By Stefan M. Kløvning

OPINION – The United States has a concerning problem with political polarization. That proposition shouldn’t surprise anyone at this point. Polls by Pew reveal that the general population has become increasingly polarized between 1994 and 2017, towards more people consistently holding convictions within their respective ideologies (Liberal/Conservative).

Now, having ideological diversity within the debate of how the country ought to be governed isn’t a problem with political polarization by itself. It can actually be an advantage. The problem is intolerance between those of different ideological convictions. Both groups appear to find the other side intolerant in some way. Conservatives often point out the intolerance of Liberals to the degree that they shut down or cancel Conservative speakers from campus (i.e. Mac Donald, Shapiro, Peterson, Yiannopoulus, Murray and many others). Washington Post columnist Catherine Rampell opined in 2016, “Today’s students are indeed both more left wing and more openly hostile to free speech than earlier generations of collegians,” and quoted polls from the Higher Education Research Institute which found that 43% of students believe colleges have the right to ban speakers they consider extreme. Liberals, however, seem to look at intolerance by Conservatives against the rights of women, African-Americans, people in the LGBT community, etc. and respond with more intolerance (whether or not these Conservative speakers actually hold these kinds of biases towards these groups).

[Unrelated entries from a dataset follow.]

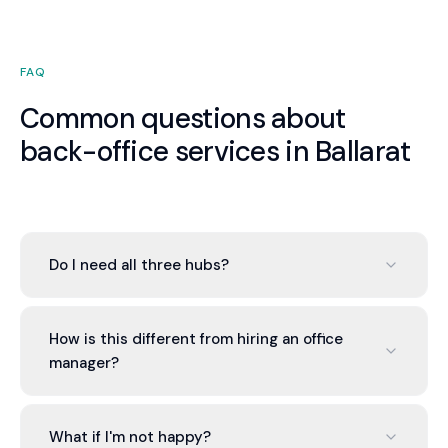
FAQ
Common questions about
back-office services in Ballarat
Do I need all three hubs?
No. You can engage one, two, or all three based on
your needs. Most Ballarat businesses start with
How is this different from hiring an office
the Finance Hub and add others as the value of
manager?
integration becomes apparent. There is no
pressure to engage more than you need.
An office manager is one generalist. Valont
provides a team of specialists — qualified
What if I'm not happy?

This conception is likely the reason why 30% of Democratic women have blocked, unfriended or stopped following someone on social media because of their political views, as opposed to just 10% of Republican women. In this sense, intolerance begets more intolerance, which leads to further political polarization. This was the theme in Jonah Goldberg’s recent piece for the National Review, called “Why Racism Begets More Racism”, whose underlining point was that intolerance towards another person’s skin color, i.e. addressing someone with a negative connotation as “white” or “black” make them think of themselves in terms of race, which triggers a group-based threat in one’s sub-conscious that’s evolved for tribal conditions for a very long time, making oneself identify more with that in-group, and thereby causing the subject to become more racist. This feature of the sub-conscious doesn’t make many exceptions and is easy to observe in the modern political polarization regarding differences in ideologies.

My main proposition for this essay is that using the Left-Right axis as a mental model for understanding political issues exacerbates this group-based subconscious feature to think more in favour of your in-group and more against your out-group, and justifies strawman-ing entire ideologies by careless comparisons of ideologies on the same side of the axis.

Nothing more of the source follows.